**Input records**
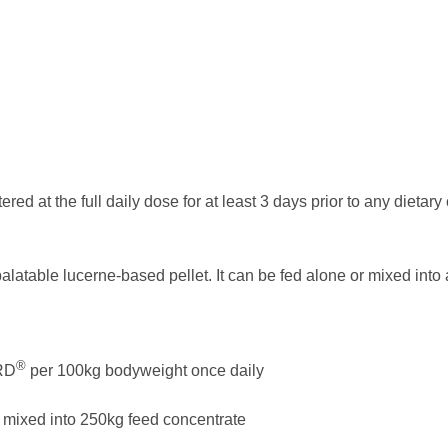
red at the full daily dose for at least 3 days prior to any dietar
alatable lucerne-based pellet. It can be fed alone or mixed into 
®
RD
per 100kg bodyweight once daily
mixed into 250kg feed concentrate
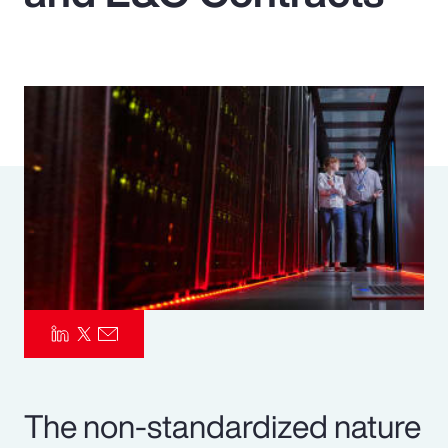
Pay Transparency
Parametrics
Risk Management
The non-standardized nature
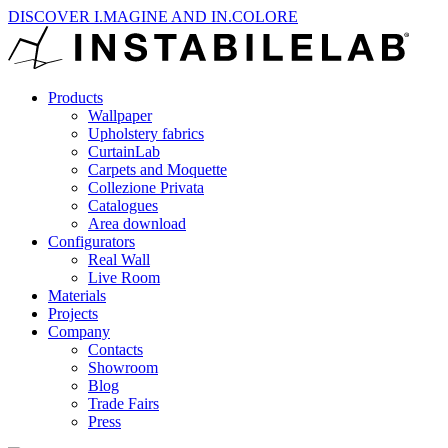
DISCOVER I.MAGINE AND IN.COLORE
Products
Wallpaper
Upholstery fabrics
CurtainLab
Carpets and Moquette
Collezione Privata
Catalogues
Area download
Configurators
Real Wall
Live Room
Materials
Projects
Company
Contacts
Showroom
Blog
Trade Fairs
Press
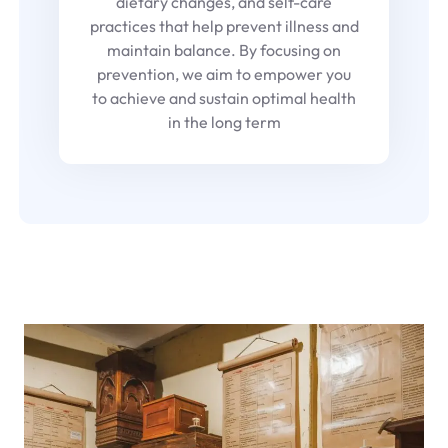
dietary changes, and self-care
practices that help prevent illness and
maintain balance. By focusing on
prevention, we aim to empower you
to achieve and sustain optimal health
in the long term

**Required work**
From the first record to the last, transcribe everything exactly but drop the pictures.

**Task output**
red at the full daily dose for at least 3 days prior to any dietar
alatable lucerne-based pellet. It can be fed alone or mixed into 
®
RD
per 100kg bodyweight once daily
mixed into 250kg feed concentrate
Pay Transparency
Parametrics
Risk Management
The non-standardized nature
DISCOVER I.MAGINE AND IN.COLORE
Products
Wallpaper
Upholstery fabrics
CurtainLab
Carpets and Moquette
Collezione Privata
Catalogues
Area download
Configurators
Real Wall
Live Room
Materials
Projects
Company
Contacts
Showroom
Blog
Trade Fairs
Press
dietary changes, and self-care
practices that help prevent illness and
maintain balance. By focusing on
prevention, we aim to empower you
to achieve and sustain optimal health
in the long term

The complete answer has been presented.